Dataset records: Begin
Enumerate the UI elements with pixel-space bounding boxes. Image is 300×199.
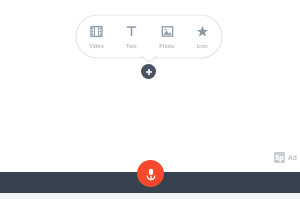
button[interactable]: Add — [141, 64, 156, 79]
staticText: Icon — [196, 42, 208, 49]
staticText: Video — [89, 42, 104, 49]
button[interactable]: Text — [115, 22, 147, 51]
button[interactable]: Sponsored ad — [274, 152, 297, 163]
button[interactable]: Icon — [186, 22, 218, 51]
staticText: Ad — [288, 153, 297, 163]
staticText: Sp — [275, 153, 284, 163]
staticText: Photo — [159, 42, 175, 49]
button[interactable]: Video — [80, 22, 112, 51]
button[interactable]: Record voice — [137, 160, 164, 187]
button[interactable]: Photo — [151, 22, 183, 51]
staticText: Text — [126, 42, 137, 49]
Dataset records: End
### Exercise objective
Your answer must be the entries repeated exactly, with no pictures.

### Task output
Enumerate the UI elements with pixel-space bounding boxes. Image is 300×199.
button[interactable]: Add — [141, 64, 156, 79]
staticText: Icon — [196, 42, 208, 49]
staticText: Video — [89, 42, 104, 49]
button[interactable]: Text — [115, 22, 147, 51]
button[interactable]: Sponsored ad — [274, 152, 297, 163]
button[interactable]: Icon — [186, 22, 218, 51]
staticText: Ad — [288, 153, 297, 163]
staticText: Sp — [275, 153, 284, 163]
staticText: Photo — [159, 42, 175, 49]
button[interactable]: Video — [80, 22, 112, 51]
button[interactable]: Record voice — [137, 160, 164, 187]
button[interactable]: Photo — [151, 22, 183, 51]
staticText: Text — [126, 42, 137, 49]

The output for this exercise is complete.